La notion de chamanisme qui avait, un siècle auparavant, accompagné la colonisation, accompagne désormais la décolonisation et, à travers elle, le déclin des religions instituées et de leur clergé, le recours à une spiritualité immanente, et l’idéal écologique de « retour à la nature » associé à l’image de la Terre-Mère.

D’abord restreint à des milieux intellectuels et artistiques favorisés, ce courant suscite des recherches sur un possible passé chamanique en Occident (chasseurs préhistoriques, Socrate, Merlin l’enchanteur …) et se fait peu à peu connaître du grand public, mais sans jamais attirer un nombre significatif d’adeptes.

En Californie, Michael Harner crée la Foundation for Shamanic Studies (début des 1980-s) pour répandre dans le monde entier, y compris l’Occident, un seul et même core shamanism libre de toute référence culturelle, projet que plusieurs centres affiliés relaient en Europe occidentale. Son journal, Shaman’s drum : A Journal of Experiential Shamanism (1985-2010) abonde en publicités de « tourisme mystique » ou « extatique », permettant de « rassembler ses esprits », d’acquérir son « animal de pouvoir » et d’accéder à l’« état de conscience chamanique ». D’abord favorable aux psychotropes, il finit par mettre en garde contre leur usage.

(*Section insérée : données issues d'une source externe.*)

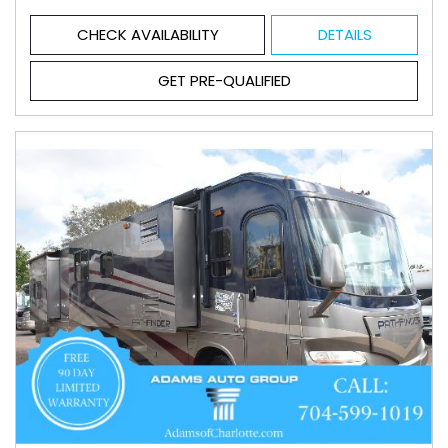
CHECK AVAILABILITY
DETAILS
GET PRE-QUALIFIED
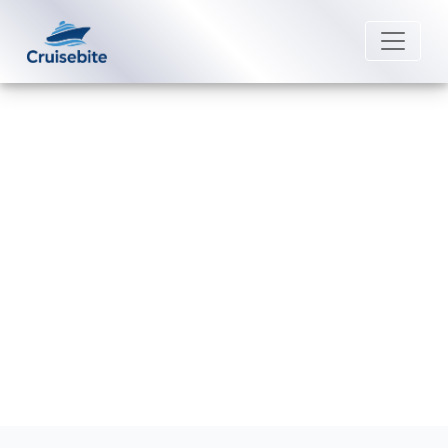
Back to Blog
What is the best time to book a
Scenic Luxury Cruises?
Michael Rodriguez
10 March 2026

Touristes faisant la queue, pour « chamaniser ». Mexique, 2007. Gustavo M/Flickr, CC BY-SA

En Sibérie, la Fondation Harner propose dès 1991 aux peuples autochtones de Sibérie de « réapprendre » leur chamanisme réprimé sous l’ère soviétique et quasiment disparu ; en 1994, elle gratifie quatre chamanes locaux du titre de « trésor vivant » du chamanisme.

Tourisme chamanique

Dans les villes des républiques autonomes, de nouveaux chamanes émergents ; ils s’autoproclament au nom d’ascendants chamanes dont ils se disent les héritiers.

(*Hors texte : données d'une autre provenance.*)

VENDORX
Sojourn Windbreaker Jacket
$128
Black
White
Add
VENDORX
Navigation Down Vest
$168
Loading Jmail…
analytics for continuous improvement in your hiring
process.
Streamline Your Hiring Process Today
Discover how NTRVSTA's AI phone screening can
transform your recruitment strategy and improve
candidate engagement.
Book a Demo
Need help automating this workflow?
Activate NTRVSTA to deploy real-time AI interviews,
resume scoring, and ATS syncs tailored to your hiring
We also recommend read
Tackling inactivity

Organisés en associations, ils donnent des consultations à leur clientèle locale en quête de solution à des problèmes divers (querelles conjugales, chômage, alcoolisme, recherche d’un mari…). D’éducation supérieure pour la plupart, ils puisent dans la littérature pré-soviétique des éléments chamaniques « traditionnels » et les entremêlent avec les conceptions néo-chamaniques pour satisfaire aussi leur clientèle étrangère, venue principalement de Russie et d’Europe occidentale.

Certains organisent des manifestations collectives (comme des tailgan sur l’île d’Ol’hon dans le lac Baïkal) aux rôles multiples : du rituel identitaire au congrès « scientifico-pratique » accueillant un public local et étranger, pratiquant, spécialiste ou touriste.

Internet a vu se développer un nombre considérable de sites liés au (néo-)chamanisme. Les offres touristiques concernent surtout l’Amazonie avec la promesse de consommation d’ayahuasca – très peu la Sibérie, où l’usage de psychotropes est rare.

«Aujourd’hui les chamanes», film réalisé par Laetitia Merli, anthropologue.

En France, de nombreux sites invitent à faire des stages formant à un chamanisme « ancestral », « celtique » ou « druidique », ou à participer à des festivals comme celui de Genac en Charente où « 130 chamans se dévoileront aux profanes » en avril 2017…

Les minorités qui, comme les Toungouses, n’ont pas de république à leur nom, ont vu disparaître les derniers chamanes qui avaient survécu clandestinement à l’époque soviétique ; se revendiquant « chamanistes sans chamanes », elles expriment leur philosophie d’« harmonie avec la nature » par leurs pratiques, leurs danses et leurs chants.